I have always had a curious fascination with Cannibal Corpse, the veteran metal band originally formed in 1988. Unfortunately for the band, my fascination with them is largely due to reasons totally beyond their control, and interests that likely do not coincide with their ideals. First and foremost, Cannibal Corpse has always been represented in my life by the nerdiest of metal fans; kids with big, tangled mops of unkempt hair, glasses with thick lenses and arms that have never done a push-up voluntarily, and certainly not in the new millennium. This came to a head because of a gentleman I saw on campus during my years as an upperclassman, who wore a Cannibal Corpse T-shirt frequently and looked suspiciously like my ex-girlfriend's mother.
Carrying forward, Cannibal Corpse has long been the subject of my most genius and perhaps simultaneously worst concert promotion idea, where they would be a showcase act in three-band concert entitled "The Best of Buffalo," featuring that city's three most prominent native musicians; Cannibal Corpse, Ani DiFranco and the Goo Goo Dolls. It could be held at the HSBC arena and the master of ceremonies could be newly-signed Mario Williams (it's a shame Tim Russert isn't still alive to fill that role.) I mostly want to put this show on to see not only what fans would show up, but which fans would get into a brawl with which other fans. Hot sauced, blue cheese covered mayhem may well ensue.
Moving on past all that foolishness, Cannibal Corpse has a new album, entitled "Torture." This album represents the latest chapter in the ongoing career of the band and is composed nearly exclusively of tracks that are altogether typical of the idiom for Cannibal Corpse. Yet, this leads to a number of conclusions and ramifications for the band, seeing as how an arsenal of metal sub-genres has been established since the band's formation in 1988. The solidification of those sects, many of which Cannibal Corpse helped form and establish, leaves the band in a crisis of evolution.
The most disturbing revelation about "Torture" is that it may well be an album out of its time. An awful lot of metal evolution has happened since Cannibal Corpse's heyday, and the band, at least for this effort, fails to find a solid niche. The band has long been the rallying cry for fans of gory, tongue-in-cheek, over the top extreme metal, and yet "Torture" sees Cannibal corpse as a jack of all trades and master of none. For those fans looking for the fringe of deprived, visceral imagery, they can turn to Autopsy or Triptykon. Fans looking to sate their need for angry speed and distorted, fuzzy growls have gravitated to Goatwhore. Lastly, those looking for virtuosity amidst the chaos of heavy metal can easily turn their eyes and ears toward Europe and the phalanx of black, death and extreme metal bands who have pioneered advances in that genre. However unintentionally, "Torture" raises the metaphysical question of whether metal as a genre has evolved past what Cannibal Corpse is offering.

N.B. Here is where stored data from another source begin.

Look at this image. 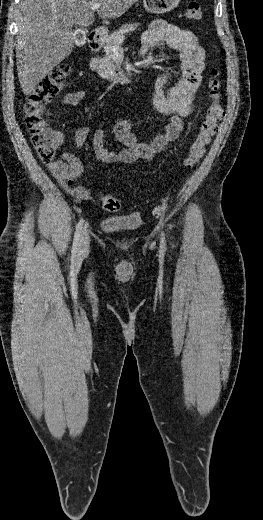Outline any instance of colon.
Masks as SVG:
<instances>
[{
	"mask_svg": "<svg viewBox=\"0 0 263 520\" xmlns=\"http://www.w3.org/2000/svg\"><path fill=\"white\" fill-rule=\"evenodd\" d=\"M186 17L192 21L201 20L200 5L196 2H190L186 9ZM69 72L70 68L66 64L54 68L29 94L24 105V122L31 135L32 145L40 160L45 163L53 160L59 146L54 135L47 130L46 107L64 87ZM208 86L211 101L206 108L204 119L185 159V166L188 168L195 166L203 157L206 147L216 133L218 123L223 116L221 82L217 70L212 71ZM101 204L108 212H117L121 208L120 200L112 195L103 196Z\"/></svg>",
	"mask_w": 263,
	"mask_h": 520,
	"instance_id": "5ec220e1",
	"label": "colon"
}]
</instances>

Now, let's be clear, there are several things in metal that I have the utmost respect for, prominent among them being the ongoing effort of any veteran artist to stay true to what they know and love. Cannibal Corpse, against all tidal forces of change, remains much the same band as they always have been, and while there are those that no doubt see that as stagnation, predominately it is a measure of dedication.
Whether listening to “Followed Home Then Killed,” or something with an even more wonderfully over the top title like “Intestinal Crank,” Cannibal Corpse is offering up more of their trademark blend of American speed metal and plain, old-fashioned gore. The soloing is careful, precise and dare I say soulful in parts, reminiscent of some of metal’s days gone by. There are moments here (“Scourge of Iron” being an excellent one,) where Cannibal Corpse makes the listener truly pay heed to the band’s talent.
Still, before we start having to wipe away tears of wistful nostalgia, it must be said that the material on “Torture” fails to transcend. The blessing and the curse of this album is that it’s “the same old Cannibal Corpse.” It is a truly honest effort by musicians who love their music, and for that they must be commended. For those who are not dedicated or loyal to the band however, most facets of this album can be found elsewhere, many times in superior quality.